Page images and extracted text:
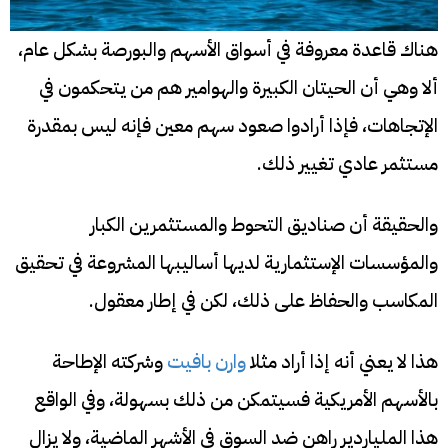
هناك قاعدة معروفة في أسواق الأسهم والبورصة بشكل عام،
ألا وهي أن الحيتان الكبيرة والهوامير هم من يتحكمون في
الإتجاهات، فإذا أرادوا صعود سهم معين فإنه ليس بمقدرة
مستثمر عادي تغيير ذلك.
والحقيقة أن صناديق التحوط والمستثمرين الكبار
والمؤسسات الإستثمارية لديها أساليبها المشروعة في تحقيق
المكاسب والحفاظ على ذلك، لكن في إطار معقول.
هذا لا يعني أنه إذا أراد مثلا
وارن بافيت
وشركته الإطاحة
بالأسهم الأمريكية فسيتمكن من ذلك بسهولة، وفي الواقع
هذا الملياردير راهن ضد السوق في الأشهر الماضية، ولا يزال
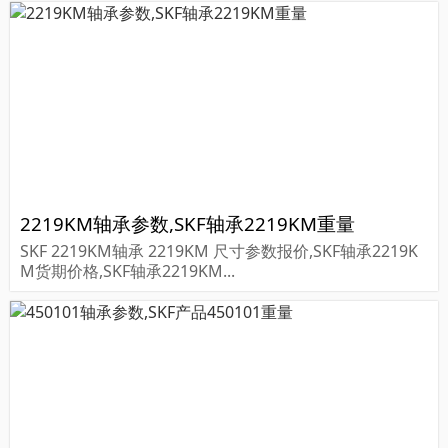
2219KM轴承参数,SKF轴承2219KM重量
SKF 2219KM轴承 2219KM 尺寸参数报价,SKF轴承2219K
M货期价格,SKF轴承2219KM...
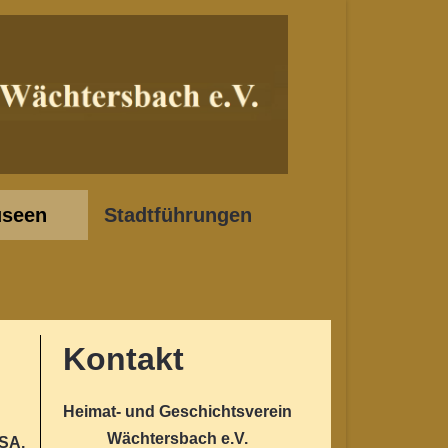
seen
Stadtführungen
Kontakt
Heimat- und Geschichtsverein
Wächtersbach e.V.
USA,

→ Task directions:
The copy you produce must match the entries above exactly, except that it has no pictures.

→ Result of the exercise:
هناك قاعدة معروفة في أسواق الأسهم والبورصة بشكل عام،
ألا وهي أن الحيتان الكبيرة والهوامير هم من يتحكمون في
الإتجاهات، فإذا أرادوا صعود سهم معين فإنه ليس بمقدرة
مستثمر عادي تغيير ذلك.
والحقيقة أن صناديق التحوط والمستثمرين الكبار
والمؤسسات الإستثمارية لديها أساليبها المشروعة في تحقيق
المكاسب والحفاظ على ذلك، لكن في إطار معقول.
هذا لا يعني أنه إذا أراد مثلا
وارن بافيت
وشركته الإطاحة
بالأسهم الأمريكية فسيتمكن من ذلك بسهولة، وفي الواقع
هذا الملياردير راهن ضد السوق في الأشهر الماضية، ولا يزال
2219KM轴承参数,SKF轴承2219KM重量
SKF 2219KM轴承 2219KM 尺寸参数报价,SKF轴承2219K
M货期价格,SKF轴承2219KM...
seen
Stadtführungen
Kontakt
Heimat- und Geschichtsverein
Wächtersbach e.V.
USA,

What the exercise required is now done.